TASK DETAILS => Apart from the images, every record below must be given again without alteration.

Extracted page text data
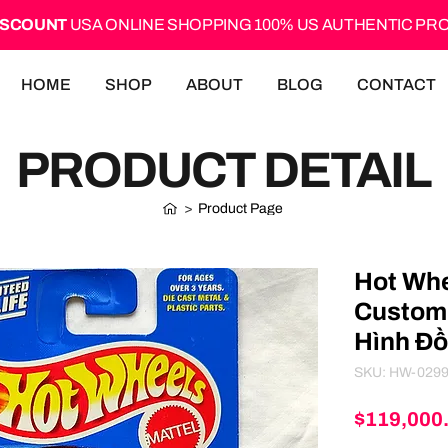
ISCOUNT
USA ONLINE SHOPPING 100% US AUTHENTIC P
HOME
SHOP
ABOUT
BLOG
CONTACT
PRODUCT DETAIL
>
Product Page
Hot Whe
Custom
Hình Đồ
SKU: HW-029
$119,000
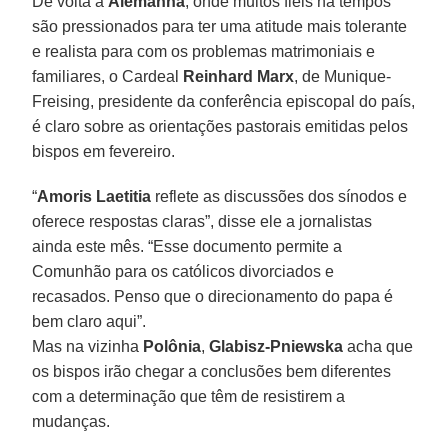
De volta à
Alemanha
, onde muitos fiéis há tempos
são pressionados para ter uma atitude mais tolerante
e realista para com os problemas matrimoniais e
familiares, o Cardeal
Reinhard Marx
, de Munique-
Freising, presidente da conferência episcopal do país,
é claro sobre as orientações pastorais emitidas pelos
bispos em fevereiro.
“
Amoris Laetitia
reflete as discussões dos sínodos e
oferece respostas claras”, disse ele a jornalistas
ainda este mês. “Esse documento permite a
Comunhão para os católicos divorciados e
recasados. Penso que o direcionamento do papa é
bem claro aqui”.
Mas na vizinha
Polônia
,
Glabisz-Pniewska
acha que
os bispos irão chegar a conclusões bem diferentes
com a determinação que têm de resistirem a
mudanças.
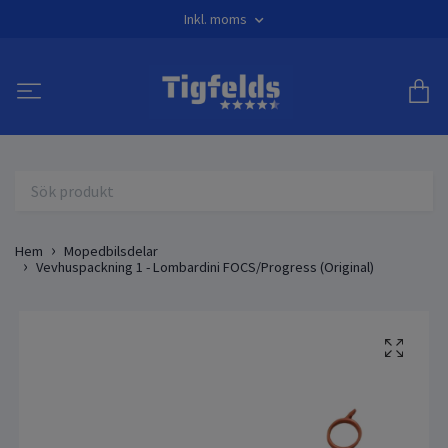
Inkl. moms
Hem
Mopedbilsdelar
Vevhuspackning 1 - Lombardini FOCS/Progress (Original)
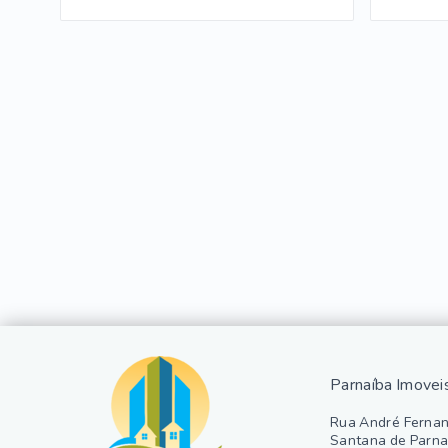
Parnaíba Imovei
Rua André Fernan
Santana de Parna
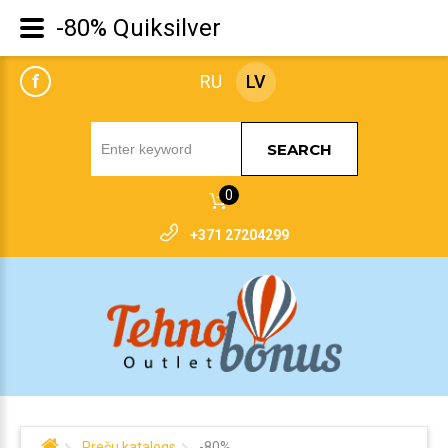
-80% Quiksilver
f
RU
LV
SEARCH
0
+371 27204299
Preču katalogs
-80%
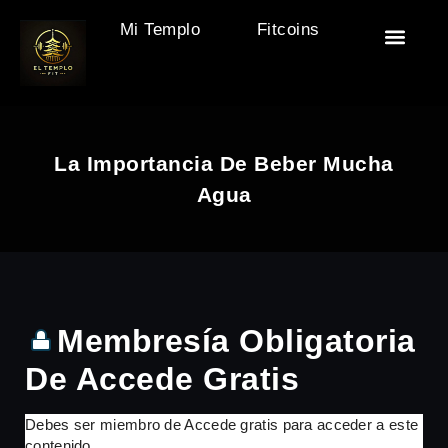
Mi Templo
Fitcoins
🏯 El Templo
🎒 Accesor
🧘‍♂️ Descan
🏋️ Motivac
La Importancia De Beber Mucha
Agua
Membresía Obligatoria
De Accede Gratis
Debes ser miembro de Accede gratis para acceder a este
contenido.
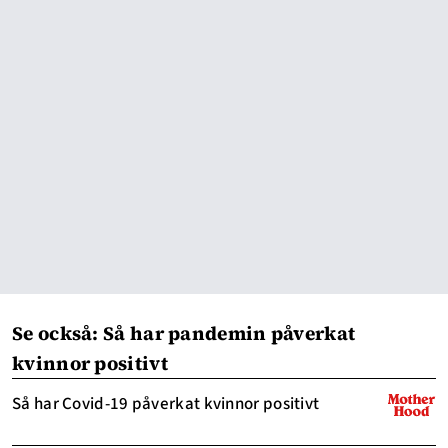
Se också: Så har pandemin påverkat
kvinnor positivt
Så har Covid-19 påverkat kvinnor positivt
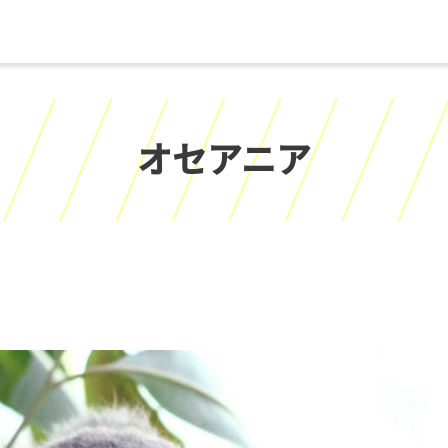
オセアニア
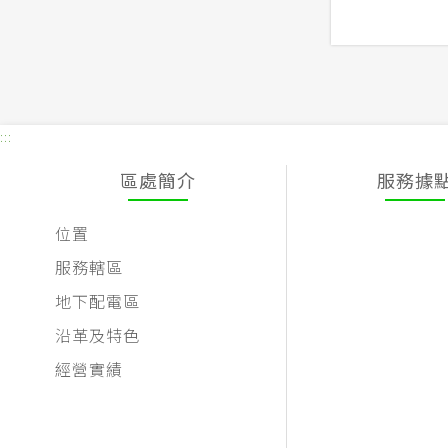
:::
區處簡介
服務據
位置
服務轄區
地下配電區
沿革及特色
經營實績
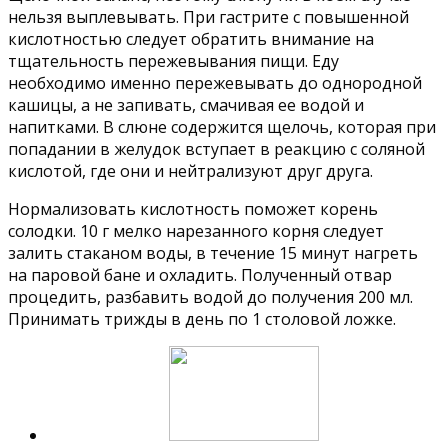
нельзя выплевывать. При гастрите с повышенной
кислотностью следует обратить внимание на
тщательность пережевывания пищи. Еду
необходимо именно пережевывать до однородной
кашицы, а не запивать, смачивая ее водой и
напитками. В слюне содержится щелочь, которая при
попадании в желудок вступает в реакцию с соляной
кислотой, где они и нейтрализуют друг друга.
Нормализовать кислотность поможет корень
солодки. 10 г мелко нарезанного корня следует
залить стаканом воды, в течение 15 минут нагреть
на паровой бане и охладить. Полученный отвар
процедить, разбавить водой до получения 200 мл.
Принимать трижды в день по 1 столовой ложке.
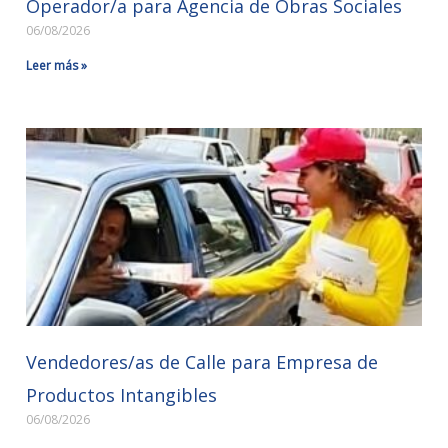
Operador/a para Agencia de Obras Sociales
06/08/2026
Leer más »
Vendedores/as de Calle para Empresa de
Productos Intangibles
06/08/2026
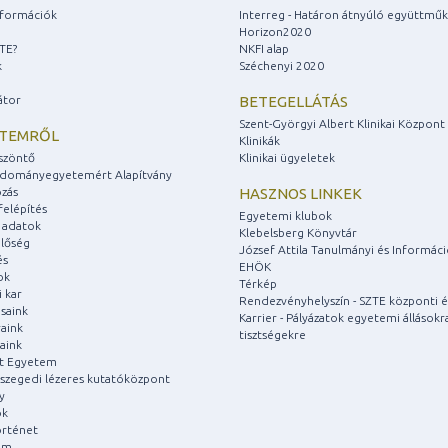
információk
Interreg - Határon átnyúló együttmű
Horizon2020
ZTE?
NKFI alap
k
Széchenyi 2020
átor
BETEGELLÁTÁS
Szent-Györgyi Albert Klinikai Központ
ETEMRŐL
Klinikák
szöntő
Klinikai ügyeletek
udományegyetemért Alapítvány
zás
HASZNOS LINKEK
felépítés
Egyetemi klubok
 adatok
Klebelsberg Könyvtár
lőség
József Attila Tanulmányi és Informác
és
EHÖK
ok
Térkép
 kar
Rendezvényhelyszín - SZTE központi é
saink
Karrier - Pályázatok egyetemi állásokr
aink
tisztségekre
aink
át Egyetem
a szegedi lézeres kutatóközpont
y
ok
rténet
um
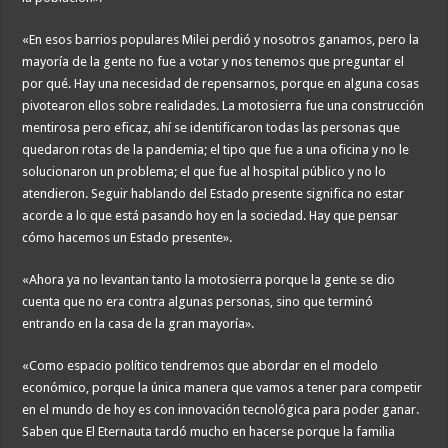
«En esos barrios populares Milei perdió y nosotros ganamos, pero la
mayoría de la gente no fue a votar y nos tenemos que preguntar el
por qué. Hay una necesidad de repensarnos, porque en alguna cosas
pivotearon ellos sobre realidades. La motosierra fue una construcción
mentirosa pero eficaz, ahí se identificaron todas las personas que
quedaron rotas de la pandemia; el tipo que fue a una oficina y no le
solucionaron un problema; el que fue al hospital público y no lo
atendieron. Seguir hablando del Estado presente significa no estar
acorde a lo que está pasando hoy en la sociedad. Hay que pensar
cómo hacemos un Estado presente».
«Ahora ya no levantan tanto la motosierra porque la gente se dio
cuenta que no era contra algunas personas, sino que terminó
entrando en la casa de la gran mayoría».
«Como espacio político tendremos que abordar en el modelo
económico, porque la única manera que vamos a tener para competir
en el mundo de hoy es con innovación tecnológica para poder ganar.
Saben que El Eternauta tardó mucho en hacerse porque la familia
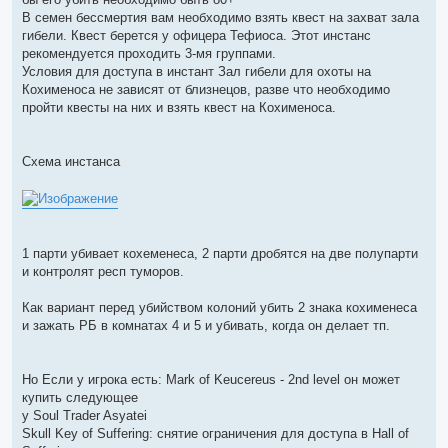
о
ч
В семен бессмертия вам необходимо взять квест на захват зала
и
гибели. Квест берется у офицера Тефиоса. Этот инстанс
т
а
рекомендуется проходить 3-мя группами.
н
Условия для доступа в инстант Зал гибели для охоты на
н
о
Кохименоса не зависят от близнецов, разве что необходимо
е
пройти квесты на них и взять квест на Кохименоса.
с
о
о
б
щ
Схема инстанса
е
н
и
е
1 парти убивает кохеменеса, 2 парти дробятся на две полупарти
и контролят респ туморов.
Как вариант перед убийством колоний убить 2 знака кохименеса
и зажать РБ в комнатах 4 и 5 и убивать, когда он делает тп.
Но Если у игрока есть: Mark of Keucereus - 2nd level он может
купить следующее
у Soul Trader Asyatei
Skull Key of Suffering: снятие ограничения для доступа в Hall of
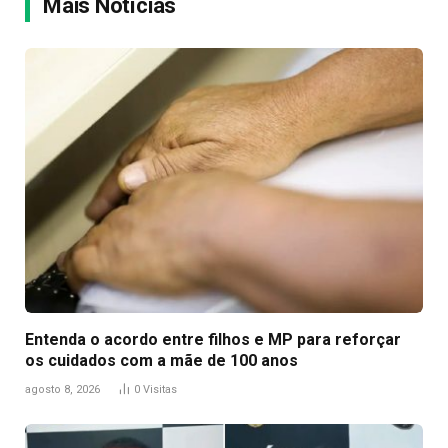
Mais Notícias
Entenda o acordo entre filhos e MP para reforçar
os cuidados com a mãe de 100 anos
agosto 8, 2026
0
Visitas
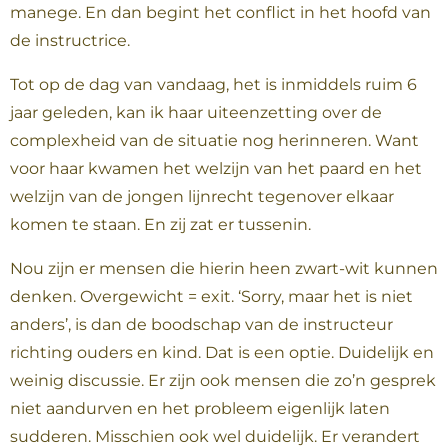
manege. En dan begint het conflict in het hoofd van
de instructrice.
Tot op de dag van vandaag, het is inmiddels ruim 6
jaar geleden, kan ik haar uiteenzetting over de
complexheid van de situatie nog herinneren. Want
voor haar kwamen het welzijn van het paard en het
welzijn van de jongen lijnrecht tegenover elkaar
komen te staan. En zij zat er tussenin.
Nou zijn er mensen die hierin heen zwart-wit kunnen
denken. Overgewicht = exit. ‘Sorry, maar het is niet
anders’, is dan de boodschap van de instructeur
richting ouders en kind. Dat is een optie. Duidelijk en
weinig discussie. Er zijn ook mensen die zo’n gesprek
niet aandurven en het probleem eigenlijk laten
sudderen. Misschien ook wel duidelijk. Er verandert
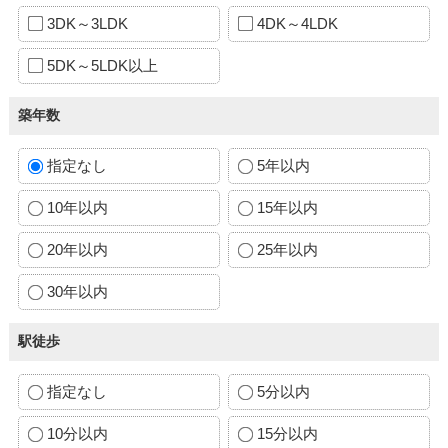
3DK～3LDK
4DK～4LDK
5DK～5LDK以上
築年数
指定なし
5年以内
10年以内
15年以内
20年以内
25年以内
30年以内
駅徒歩
指定なし
5分以内
10分以内
15分以内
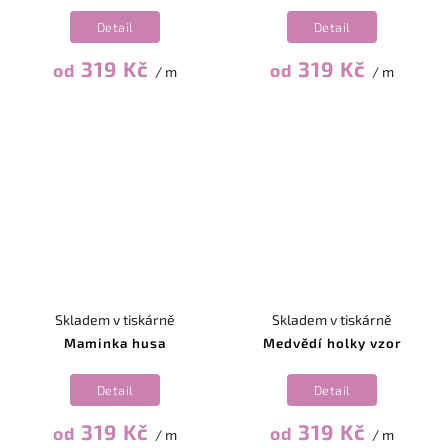
Detail
Detail
319 Kč
319 Kč
od
od
/ m
/ m
Skladem v tiskárně
Skladem v tiskárně
Maminka husa
Medvědí holky vzor
Detail
Detail
319 Kč
319 Kč
od
od
/ m
/ m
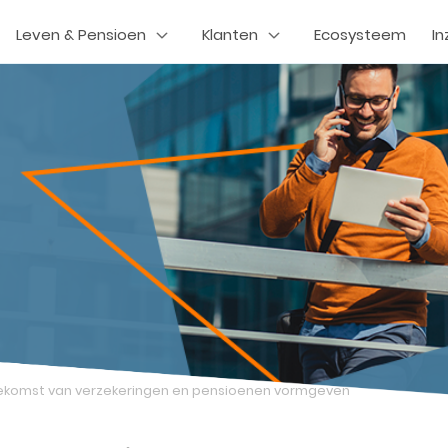
Leven & Pensioen
Klanten
Ecosysteem
In
ekomst van verzekeringen en pensioenen vormgeven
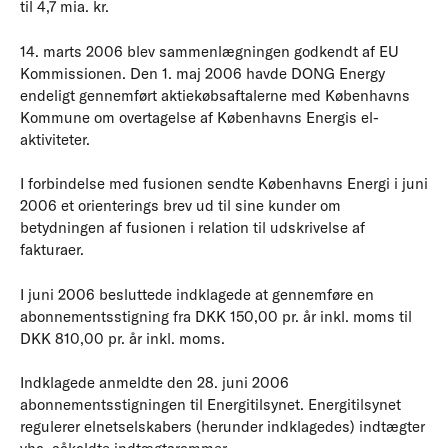
til 4,7 mia. kr.
14. marts 2006 blev sammenlægningen godkendt af EU
Kommissionen. Den 1. maj 2006 havde DONG Energy
endeligt gennemført aktiekøbsaftalerne med Københavns
Kommune om overtagelse af Københavns Energis el-
aktiviteter.
I forbindelse med fusionen sendte Københavns Energi i juni
2006 et orienterings brev ud til sine kunder om
betydningen af fusionen i relation til udskrivelse af
fakturaer.
I juni 2006 besluttede indklagede at gennemføre en
abonnementsstigning fra DKK 150,00 pr. år inkl. moms til
DKK 810,00 pr. år inkl. moms.
Indklagede anmeldte den 28. juni 2006
abonnementsstigningen til Energitilsynet. Energitilsynet
regulerer elnetselskabers (herunder indklagedes) indtægter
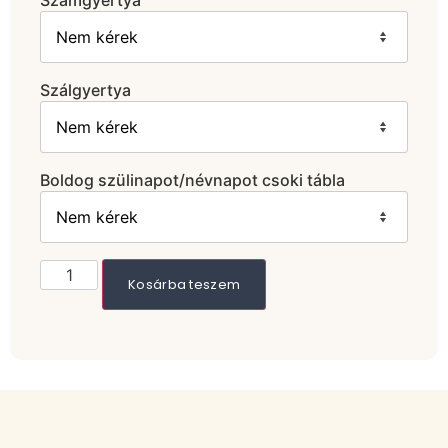
Számgyertya
Szálgyertya
Boldog szülinapot/névnapot csoki tábla
Kosárba teszem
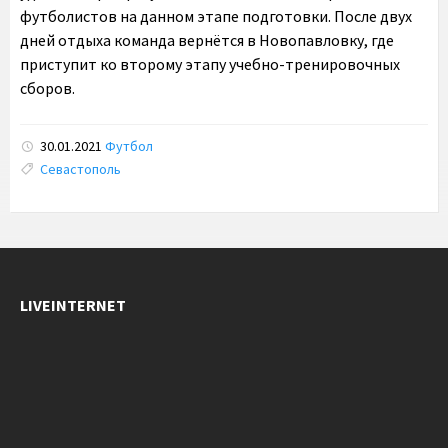
футболистов на данном этапе подготовки. После двух
дней отдыха команда вернётся в Новопавловку, где
приступит ко второму этапу учебно-тренировочных
сборов.
30.01.2021
Футбол
Tags:
Севастополь
LIVEINTERNET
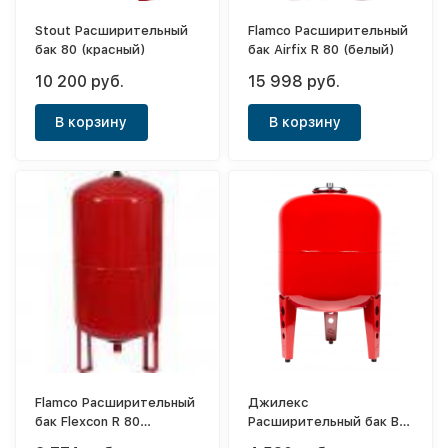
Stout Расширительный
Flamco Расширительный
бак 80 (красный)
бак Airfix R 80 (белый)
10 200 руб.
15 998 руб.
В корзину
В корзину
Flamco Расширительный
Джилекс
бак Flexcon R 80
Расширительный бак В
(красный)
80 (красный) (Снят с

RESPONSE TO THIS TASK =>
ISCOUNT
USA ONLINE SHOPPING 100% US AUTHENTIC P
HOME
SHOP
ABOUT
BLOG
CONTACT
PRODUCT DETAIL
>
Product Page
Hot Whe
Custom
Hình Đồ
SKU: HW-029
$119,000
De volta à
Alemanha
, onde muitos fiéis há tempos
são pressionados para ter uma atitude mais tolerante
e realista para com os problemas matrimoniais e
familiares, o Cardeal
Reinhard Marx
, de Munique-
Freising, presidente da conferência episcopal do país,
é claro sobre as orientações pastorais emitidas pelos
bispos em fevereiro.
“
Amoris Laetitia
reflete as discussões dos sínodos e
oferece respostas claras”, disse ele a jornalistas
ainda este mês. “Esse documento permite a
Comunhão para os católicos divorciados e
recasados. Penso que o direcionamento do papa é
bem claro aqui”.
Mas na vizinha
Polônia
,
Glabisz-Pniewska
acha que
os bispos irão chegar a conclusões bem diferentes
com a determinação que têm de resistirem a
mudanças.
Inkl. moms
Hem
Mopedbilsdelar
Vevhuspackning 1 - Lombardini FOCS/Progress (Original)
Parnaíba Imovei
Rua André Fernan
Santana de Parna
-80% Quiksilver
f
RU
LV
SEARCH
0
+371 27204299
Preču katalogs
-80%
Mi Templo
Fitcoins
🏯 El Templo
🎒 Accesor
🧘‍♂️ Descan
🏋️ Motivac
La Importancia De Beber Mucha
Agua
Membresía Obligatoria
De Accede Gratis
Debes ser miembro de Accede gratis para acceder a este
contenido.
Se också: Så har pandemin påverkat
kvinnor positivt
Så har Covid-19 påverkat kvinnor positivt
オセアニア
:::
區處簡介
服務據
位置
服務轄區
地下配電區
沿革及特色
經營實績
нельзя выплевывать. При гастрите с повышенной
кислотностью следует обратить внимание на
тщательность пережевывания пищи. Еду
необходимо именно пережевывать до однородной
кашицы, а не запивать, смачивая ее водой и
напитками. В слюне содержится щелочь, которая при
попадании в желудок вступает в реакцию с соляной
кислотой, где они и нейтрализуют друг друга.
Нормализовать кислотность поможет корень
солодки. 10 г мелко нарезанного корня следует
залить стаканом воды, в течение 15 минут нагреть
на паровой бане и охладить. Полученный отвар
процедить, разбавить водой до получения 200 мл.
Принимать трижды в день по 1 столовой ложке.
Operador/a para Agencia de Obras Sociales
06/08/2026
Leer más »
Vendedores/as de Calle para Empresa de
Productos Intangibles
06/08/2026
információk
Interreg - Határon átnyúló együttmű
Horizon2020
ZTE?
NKFI alap
k
Széchenyi 2020
átor
BETEGELLÁTÁS
Szent-Györgyi Albert Klinikai Központ
ETEMRŐL
Klinikák
szöntő
Klinikai ügyeletek
udományegyetemért Alapítvány
zás
HASZNOS LINKEK
felépítés
Egyetemi klubok
 adatok
Klebelsberg Könyvtár
lőség
József Attila Tanulmányi és Informác
és
EHÖK
ok
Térkép
 kar
Rendezvényhelyszín - SZTE központi é
saink
Karrier - Pályázatok egyetemi állásokr
aink
tisztségekre
aink
át Egyetem
a szegedi lézeres kutatóközpont
y
ok
rténet
um
«En esos barrios populares Milei perdió y nosotros ganamos, pero la
mayoría de la gente no fue a votar y nos tenemos que preguntar el
por qué. Hay una necesidad de repensarnos, porque en alguna cosas
pivotearon ellos sobre realidades. La motosierra fue una construcción
mentirosa pero eficaz, ahí se identificaron todas las personas que
quedaron rotas de la pandemia; el tipo que fue a una oficina y no le
solucionaron un problema; el que fue al hospital público y no lo
atendieron. Seguir hablando del Estado presente significa no estar
acorde a lo que está pasando hoy en la sociedad. Hay que pensar
cómo hacemos un Estado presente».
«Ahora ya no levantan tanto la motosierra porque la gente se dio
cuenta que no era contra algunas personas, sino que terminó
entrando en la casa de la gran mayoría».
«Como espacio político tendremos que abordar en el modelo
económico, porque la única manera que vamos a tener para competir
en el mundo de hoy es con innovación tecnológica para poder ganar.
Saben que El Eternauta tardó mucho en hacerse porque la familia
о
ч
В семен бессмертия вам необходимо взять квест на захват зала
и
гибели. Квест берется у офицера Тефиоса. Этот инстанс
т
а
рекомендуется проходить 3-мя группами.
н
Условия для доступа в инстант Зал гибели для охоты на
н
о
Кохименоса не зависят от близнецов, разве что необходимо
е
пройти квесты на них и взять квест на Кохименоса.
с
о
о
б
щ
Схема инстанса
е
н
и
е
1 парти убивает кохеменеса, 2 парти дробятся на две полупарти
и контролят респ туморов.
Как вариант перед убийством колоний убить 2 знака кохименеса
и зажать РБ в комнатах 4 и 5 и убивать, когда он делает тп.
Но Если у игрока есть: Mark of Keucereus - 2nd level он может
купить следующее
у Soul Trader Asyatei
Skull Key of Suffering: снятие ограничения для доступа в Hall of
Mais Notícias
Entenda o acordo entre filhos e MP para reforçar
os cuidados com a mãe de 100 anos
agosto 8, 2026
0
Visitas
manege. En dan begint het conflict in het hoofd van
de instructrice.
Tot op de dag van vandaag, het is inmiddels ruim 6
jaar geleden, kan ik haar uiteenzetting over de
complexheid van de situatie nog herinneren. Want
voor haar kwamen het welzijn van het paard en het
welzijn van de jongen lijnrecht tegenover elkaar
komen te staan. En zij zat er tussenin.
Nou zijn er mensen die hierin heen zwart-wit kunnen
denken. Overgewicht = exit. ‘Sorry, maar het is niet
anders’, is dan de boodschap van de instructeur
richting ouders en kind. Dat is een optie. Duidelijk en
weinig discussie. Er zijn ook mensen die zo’n gesprek
niet aandurven en het probleem eigenlijk laten
sudderen. Misschien ook wel duidelijk. Er verandert
3DK～3LDK
4DK～4LDK
5DK～5LDK以上
築年数
指定なし
5年以内
10年以内
15年以内
20年以内
25年以内
30年以内
駅徒歩
指定なし
5分以内
10分以内
15分以内
Detail
Detail
319 Kč
319 Kč
od
od
/ m
/ m
Skladem v tiskárně
Skladem v tiskárně
Maminka husa
Medvědí holky vzor
Detail
Detail
319 Kč
319 Kč
od
od
/ m
/ m
Leven & Pensioen
Klanten
Ecosysteem
In
ekomst van verzekeringen en pensioenen vormgeven
til 4,7 mia. kr.
14. marts 2006 blev sammenlægningen godkendt af EU
Kommissionen. Den 1. maj 2006 havde DONG Energy
endeligt gennemført aktiekøbsaftalerne med Københavns
Kommune om overtagelse af Københavns Energis el-
aktiviteter.
I forbindelse med fusionen sendte Københavns Energi i juni
2006 et orienterings brev ud til sine kunder om
betydningen af fusionen i relation til udskrivelse af
fakturaer.
I juni 2006 besluttede indklagede at gennemføre en
abonnementsstigning fra DKK 150,00 pr. år inkl. moms til
DKK 810,00 pr. år inkl. moms.
Indklagede anmeldte den 28. juni 2006
abonnementsstigningen til Energitilsynet. Energitilsynet
regulerer elnetselskabers (herunder indklagedes) indtægter
Számgyertya
Szálgyertya
Boldog szülinapot/névnapot csoki tábla
Kosárba teszem
футболистов на данном этапе подготовки. После двух
дней отдыха команда вернётся в Новопавловку, где
приступит ко второму этапу учебно-тренировочных
сборов.
30.01.2021
Футбол
Tags:
Севастополь
LIVEINTERNET
Stout Расширительный
Flamco Расширительный
бак 80 (красный)
бак Airfix R 80 (белый)
10 200 руб.
15 998 руб.
В корзину
В корзину
Flamco Расширительный
Джилекс
бак Flexcon R 80
Расширительный бак В
(красный)
80 (красный) (Снят с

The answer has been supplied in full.